Seeking Solutions: The Impact of Bulk Data Insertion on TiDB Query Performance

translator_bot · June 23, 2024, 10:52am

Note:
This topic has been translated from a Chinese forum by GPT and might contain errors.

Original topic: 求方案，大批量插入数据对tidb查询的数据影响

| username: codingBoyYe

A new business is going online, and we need to manually synchronize 2 billion records to a certain table. To save time, the business is performing batch writes based on a certain dimension (the batch size is not fixed, with a maximum of 18,000 records per batch). However, the biggest impact is that it affects normal business requests. Is there a way to avoid this situation?

Our TiKV has 3 nodes with 4-core CPUs. During data synchronization, we found that the CPU load of TiKV is very high. Expanding the cluster can solve this, but our resources are usually sufficient. Is there a solution that does not require adding nodes?

translator_bot · June 23, 2024, 10:52am

| username: Mark | Original post link

The performance of CPU and IO determines the efficiency of concurrent writes. If the original poster’s situation doesn’t improve, more time will be needed.

translator_bot · June 23, 2024, 10:52am

| username: kkpeter | Original post link

The original poster’s TiKV node configuration is not high.

translator_bot · June 23, 2024, 10:52am

| username: Kongdom | Original post link

We have tried enabling the RAID card cache, and the write speed increased significantly after enabling it. However, if the RAID card does not have a battery, it is not recommended to enable it, as a power outage could result in data loss.
The Linux commands are as follows:

MegaCli64 -LDInfo -Lall -aALL # Check the current cache status
MegaCli64 -LDSetProp -WB -Lall -aAll # Enable cache with battery
MegaCli64 -LDSetProp CachedBadBBU -Lall -aALL # Enable cache without battery
MegaCli64 -LDSetProp NOCachedBadBBU -Lall -aALL # Disable cache without battery

PS: SSDs probably don’t need this; we are using mechanical hard drives.

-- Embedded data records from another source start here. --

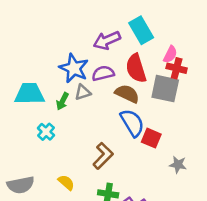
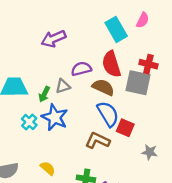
purple arrow: (107, 40) -> (54, 39), moved
pink semicircle: (170, 54) -> (143, 20), moved
blue star: (74, 68) -> (55, 117), moved
brown L-shape: (103, 156) -> (98, 141), moved, turned -110

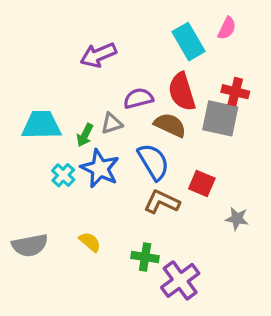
blue semicircle: (108, 114) -> (153, 162), moved

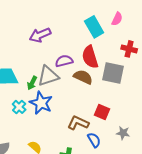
red cross: (235, 92) -> (129, 49), moved
gray triangle: (112, 123) -> (48, 76), size x1.6
blue semicircle: (153, 162) -> (94, 140), moved, size x0.7

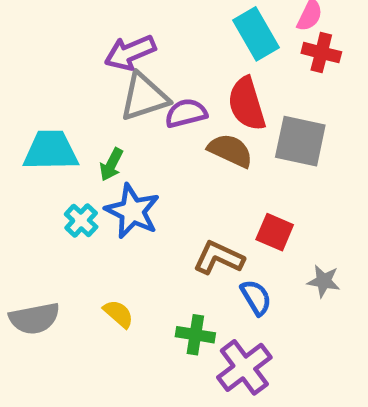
red cross: (129, 49) -> (321, 53), moved
gray triangle: (48, 76) -> (144, 97), moved

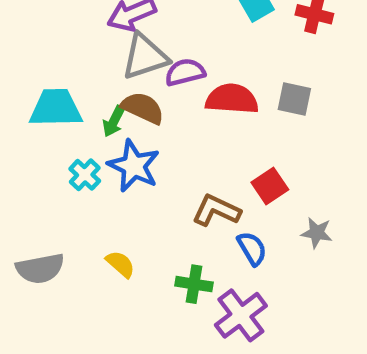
red semicircle: (247, 104) -> (232, 99), moved, turned 111
gray square: (300, 141) -> (294, 99), size x0.7
brown semicircle: (230, 150) -> (143, 108), moved
red square: (275, 232) -> (270, 186), turned 33

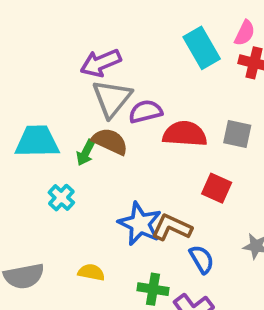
gray triangle: (145, 57) -> (112, 98), turned -33
blue star: (134, 166) -> (140, 224), moved
red square: (270, 186) -> (217, 188), moved, turned -32
yellow semicircle: (120, 264) -> (91, 272), turned -30

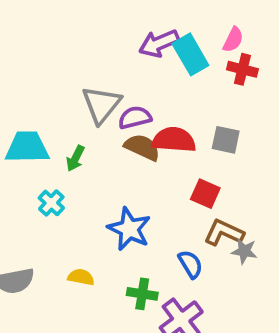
purple arrow: (101, 63) -> (159, 43), moved
brown semicircle: (110, 141) -> (142, 147), moved
brown L-shape: (172, 227) -> (224, 233), moved

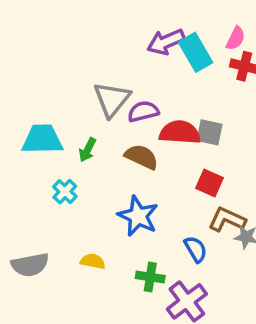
gray square: (226, 140) -> (209, 132), moved
brown semicircle: (142, 147) -> (142, 157), moved

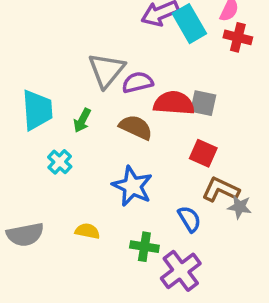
cyan trapezoid: (42, 139) -> (37, 110), turned 87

translator_bot · June 23, 2024, 10:52am

| username: jansu-dev | Original post link

I don’t know if this can solve your problem, you can test it out.

translator_bot · June 23, 2024, 10:52am

| username: xiaohetao | Original post link

I think your CPU is relatively low. Is the disk an SSD?

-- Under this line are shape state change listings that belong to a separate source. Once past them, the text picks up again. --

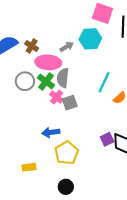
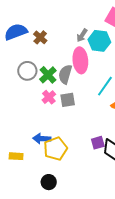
gray arrow: (67, 47) -> (82, 35), moved, turned 144
pink ellipse: (48, 62) -> (80, 60), moved, turned 70
pink cross: (57, 97) -> (49, 97), moved
blue arrow: (51, 132) -> (42, 139), moved

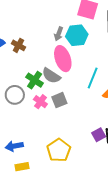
gray circle: (27, 71) -> (15, 95), moved
gray semicircle: (65, 74) -> (51, 76), turned -60
blue arrow: (42, 139) -> (14, 146), moved

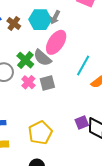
cyan hexagon: (77, 35) -> (40, 20), moved
pink ellipse: (63, 59) -> (56, 42), turned 45

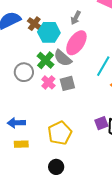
cyan hexagon: (40, 20) -> (49, 32), moved

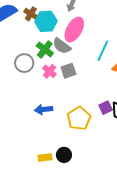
blue arrow: (16, 123) -> (44, 109), moved
yellow pentagon: (60, 133) -> (79, 118), moved
yellow rectangle: (21, 144) -> (45, 157), moved

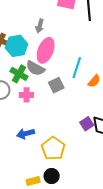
pink cross: (49, 71) -> (26, 95), turned -32
gray square: (68, 71) -> (56, 85), moved
yellow pentagon: (79, 118) -> (53, 148), moved

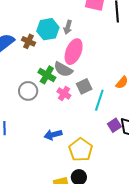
cyan hexagon: (17, 46) -> (48, 29), moved
cyan line: (77, 68) -> (99, 100), moved
pink cross: (26, 95) -> (64, 94), moved, turned 32

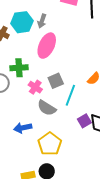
gray semicircle: (63, 69) -> (47, 108), moved
green cross: (47, 75) -> (19, 68), turned -36

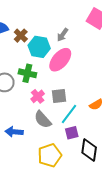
cyan hexagon: (22, 22) -> (39, 47), moved
purple square: (84, 121) -> (72, 133), moved
yellow pentagon: (50, 144) -> (50, 155), moved

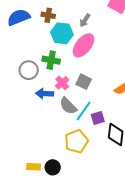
brown cross: (21, 36) -> (48, 15), moved, turned -32
gray square: (59, 96) -> (84, 82), turned 35
cyan line: (69, 114) -> (84, 111), moved
blue arrow: (14, 132) -> (45, 94), moved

Improving CPU data volume and disk I/O capability will speed up the writing process.

translator_bot · June 23, 2024, 10:52am

| username: GreenGuan | Original post link

Under the premise of unchanged resources, it is recommended to reduce the batch write volume (because it needs to be received by the majority, which itself will occupy CPU and network resources), while extending the overall import time.

translator_bot · June 23, 2024, 10:52am

| username: tidb狂热爱好者 | Original post link

This CPU is too poor.

translator_bot · June 23, 2024, 10:52am

| username: ngvf | Original post link

First, deploy according to the official deployment requirements, and then test whether the performance is as stated by the official documentation. Alternatively, you could first test the performance of a non-standard deployment cluster to see if it meets business needs. If inserting specific business data is slow, a detailed analysis will be required. Currently, you mentioned that TiKV write CPU usage is already very high, so you need to expand the CPU first.

translator_bot · June 23, 2024, 10:52am

| username: system | Original post link

This topic will be automatically closed 60 days after the last reply. No new replies are allowed.